No regression for < 6.0 lockfiles

The entire change is gated behind a single version check, and the pre-existing < 6 branch is byte-for-byte unchanged. From packages/workspace-tools/src/lockfile/parsePnpmLock.ts:

const lockfileVersion = Number(yaml?.lockfileVersion ?? 0);

if (lockfileVersion >= 6) {
  // NEW: `name@version` keys, `snapshots:` edges, and `importers:` collection
} else if (yaml?.packages) {
  // LEGACY (< 6.0): original `split("/")` parsing — unchanged
}

So pnpm 5.x lockfiles take exactly the same path they did before, and yarn/npm lockfiles are dispatched elsewhere in parseLockFile and are not touched at all.

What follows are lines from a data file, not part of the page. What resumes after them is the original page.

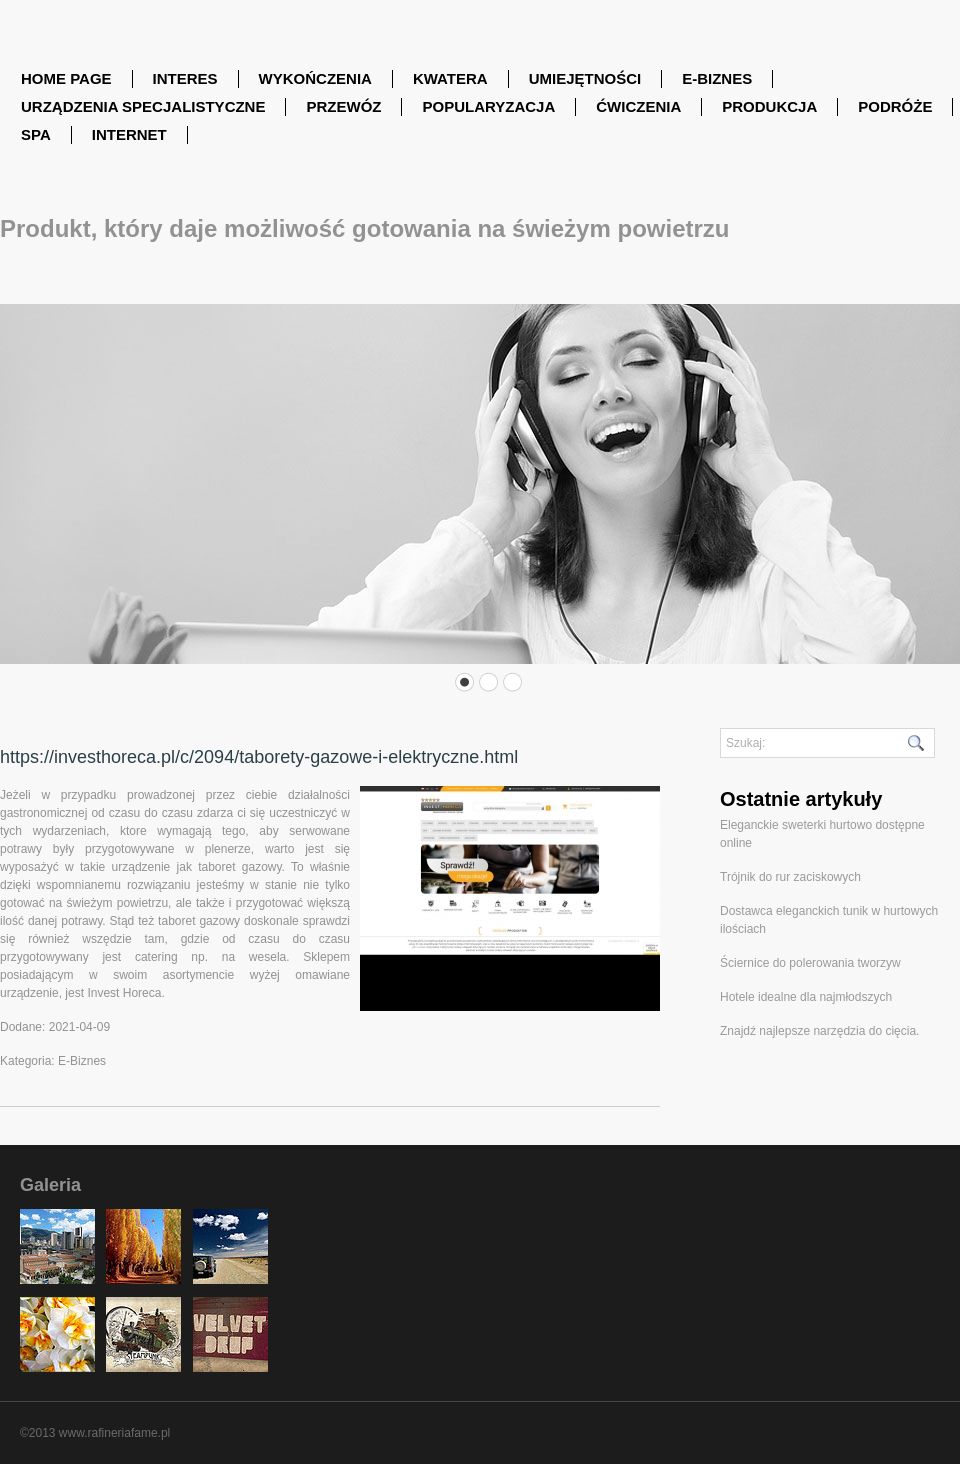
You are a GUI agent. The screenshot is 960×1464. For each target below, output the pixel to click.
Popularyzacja (488, 106)
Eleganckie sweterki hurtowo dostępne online (822, 834)
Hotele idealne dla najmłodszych (806, 997)
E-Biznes (717, 78)
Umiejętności (585, 78)
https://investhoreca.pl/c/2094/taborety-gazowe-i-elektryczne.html (259, 757)
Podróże (895, 106)
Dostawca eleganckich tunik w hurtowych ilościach (829, 920)
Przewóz (343, 106)
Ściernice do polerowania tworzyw (810, 963)
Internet (129, 134)
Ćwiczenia (638, 106)
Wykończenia (315, 78)
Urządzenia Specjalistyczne (143, 106)
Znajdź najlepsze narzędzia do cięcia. (819, 1031)
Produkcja (769, 106)
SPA (36, 134)
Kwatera (450, 78)
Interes (185, 78)
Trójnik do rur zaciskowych (790, 877)
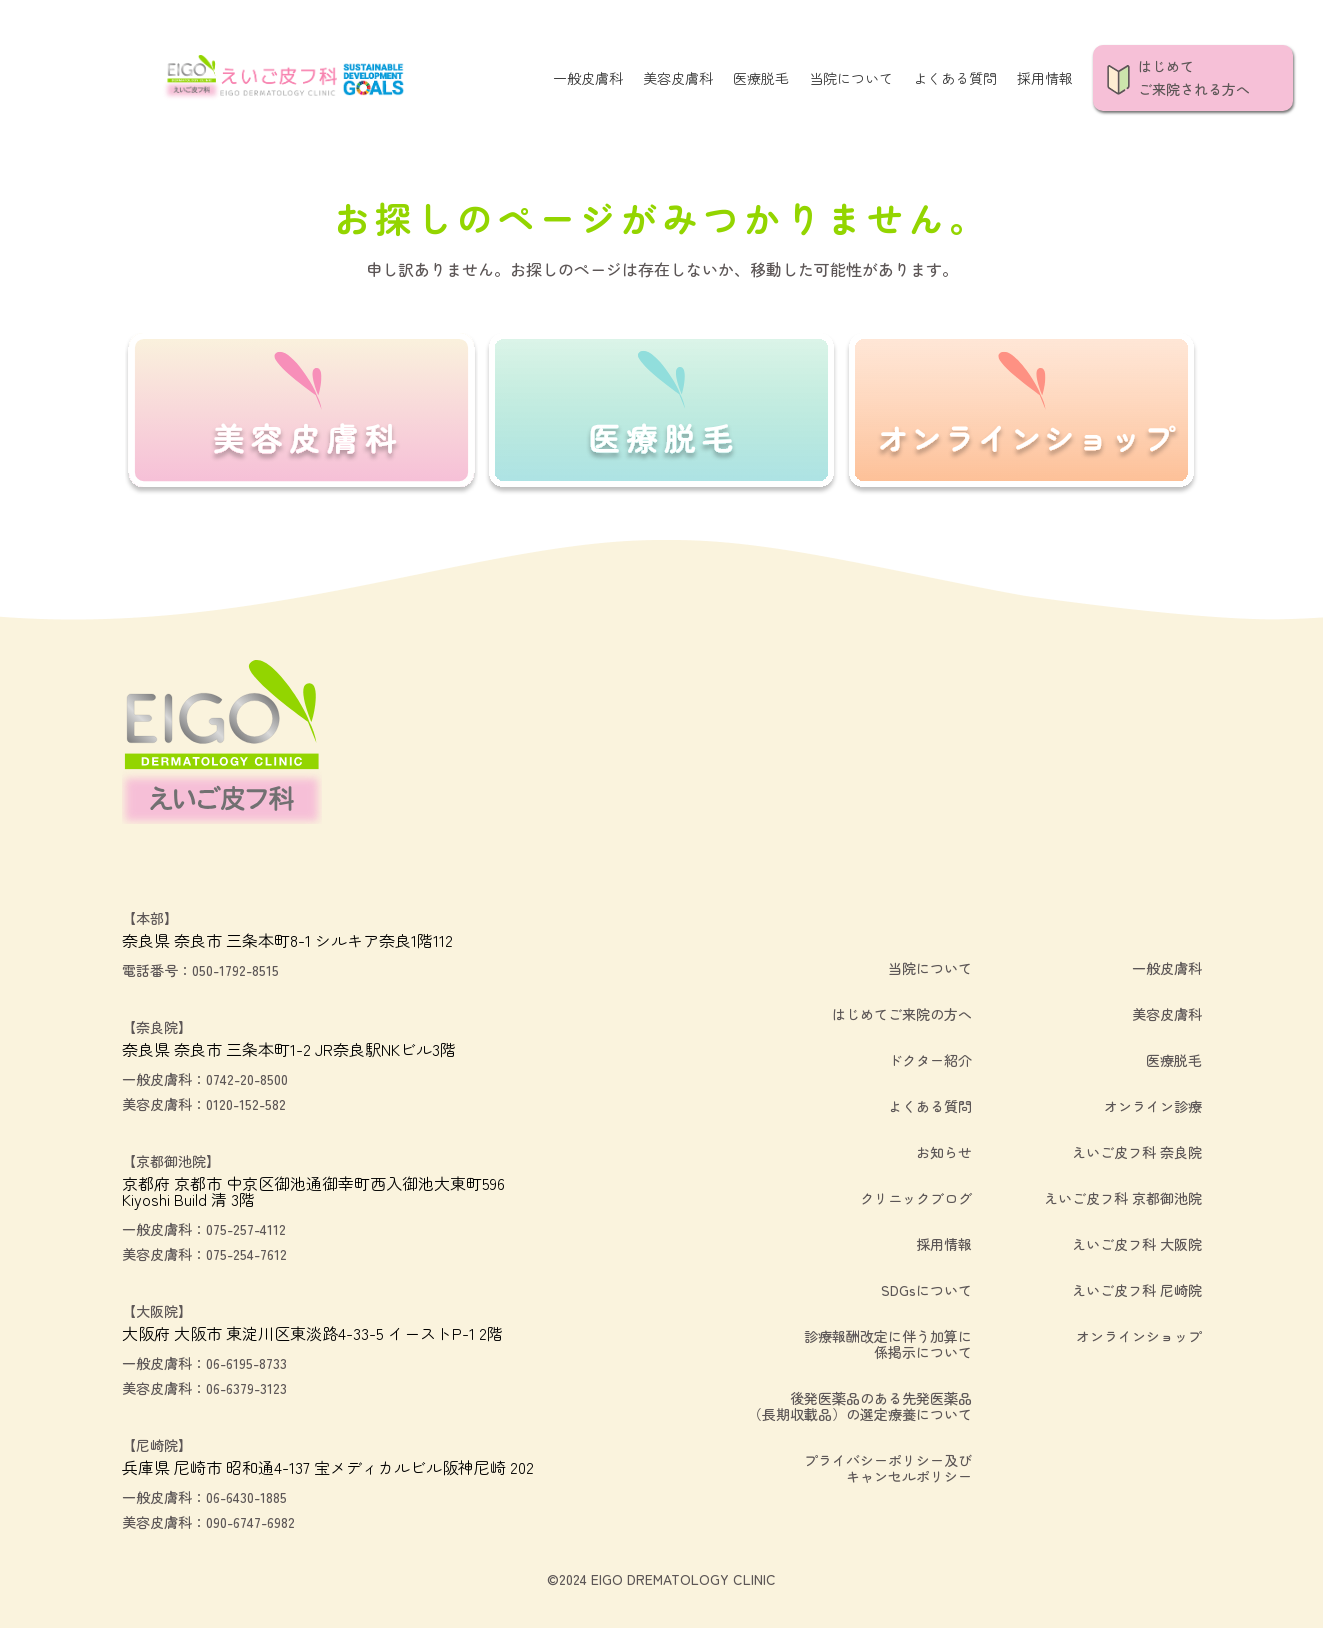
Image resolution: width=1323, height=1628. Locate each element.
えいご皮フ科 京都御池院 (1123, 1198)
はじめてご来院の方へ (902, 1014)
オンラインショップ (1139, 1336)
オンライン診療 (1153, 1106)
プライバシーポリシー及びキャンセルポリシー (888, 1468)
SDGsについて (926, 1290)
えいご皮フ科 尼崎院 (1137, 1290)
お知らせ (944, 1152)
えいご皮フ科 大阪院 (1137, 1244)
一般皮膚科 (588, 78)
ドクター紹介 (930, 1060)
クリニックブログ (916, 1198)
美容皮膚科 (678, 78)
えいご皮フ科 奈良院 (1137, 1152)
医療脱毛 (761, 78)
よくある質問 (955, 78)
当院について (851, 78)
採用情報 (1045, 78)
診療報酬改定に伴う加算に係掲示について (888, 1344)
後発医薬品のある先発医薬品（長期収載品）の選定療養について (860, 1406)
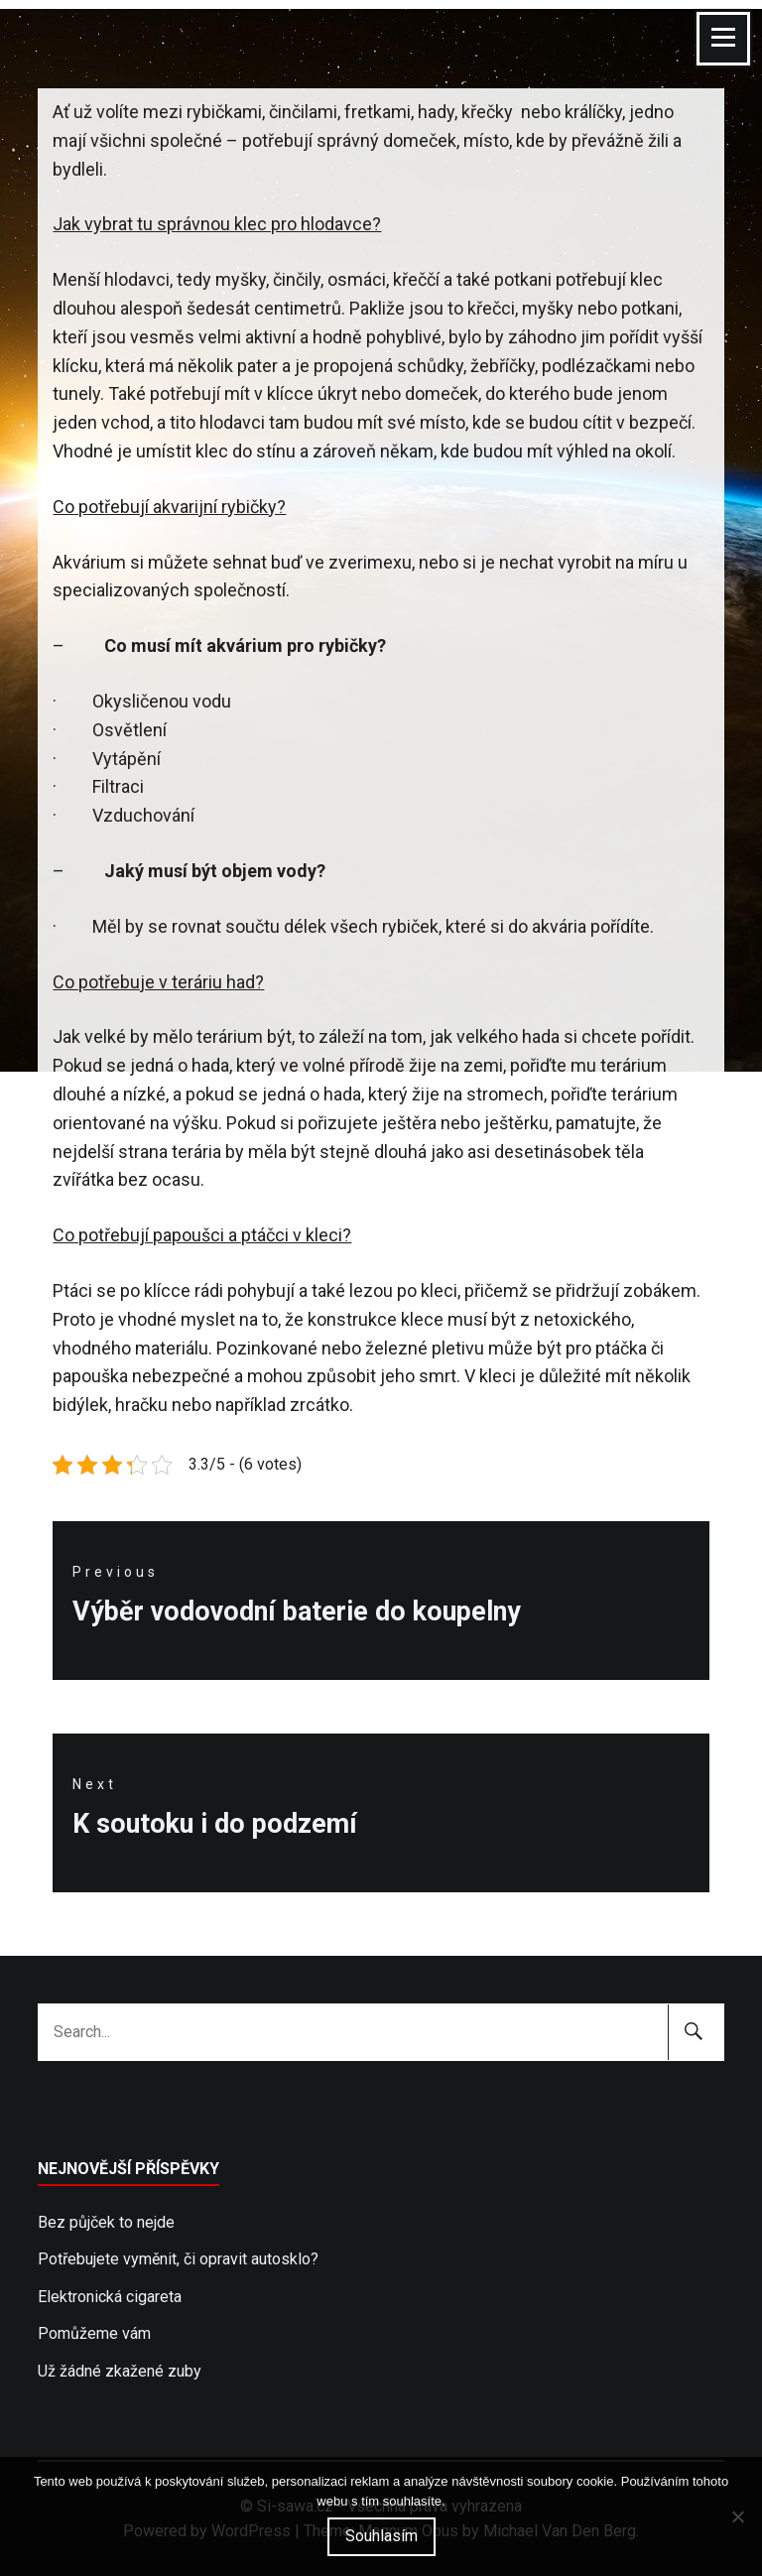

Reviewers can verify regression-safety by confirming the else if block matches main.

Testing

• Unit tests against real, generated pnpm 6.0 and 9.0 fixtures (no hand-authored YAML). A describe.each(["basic-pnpm-6", "basic-pnpm-9"]) block runs the edge-case assertions against both the 6.0 (packages:) and 9.0 (snapshots:) codepaths; importer assertions run against a monorepo fixture. workspace-tools: 345 passing.
• End-to-end, with a real scenario: a dependency-graph visualization tool that reads a repo's lockfile through parseLockFile was run against a large real-world pnpm monorepo. Before this change it emitted thousands of … not found in lockfile warnings and a near-empty graph; after, its graph matches the one produced from the equivalent yarn version of the same repo (same tool) after normalization.
• Consumers in this repo (the content hasher and its external-dependency resolver) build and pass their tests against the updated API.

Notes for reviewers

• One-time cache invalidation for pnpm 6/9 repos. lage's hasher previously got garbage from this parser and so hashed only top-level ranges; it now resolves transitive external deps correctly. This changes target hashes once on upgrade (a one-time cache rebuild) — intended, not a bug.
• PnpmLockFile.packages is now optional (9.0 lockfiles have no packages edges). This is a minor source-level type-narrowing for any TS consumer that reads lock.packages directly; no in-repo consumer does.
• Out of scope / possible follow-up: the hasher's pre-existing resolveExternalDependencies uses an O(n²) queue-dedup scan that this fix now exercises at scale on large pnpm monorepos. Not changed here; a Set-based membership check would make it linear.

Change type

minor (purely additive: modern pnpm lockfiles that previously failed now work; existing behavior is unchanged).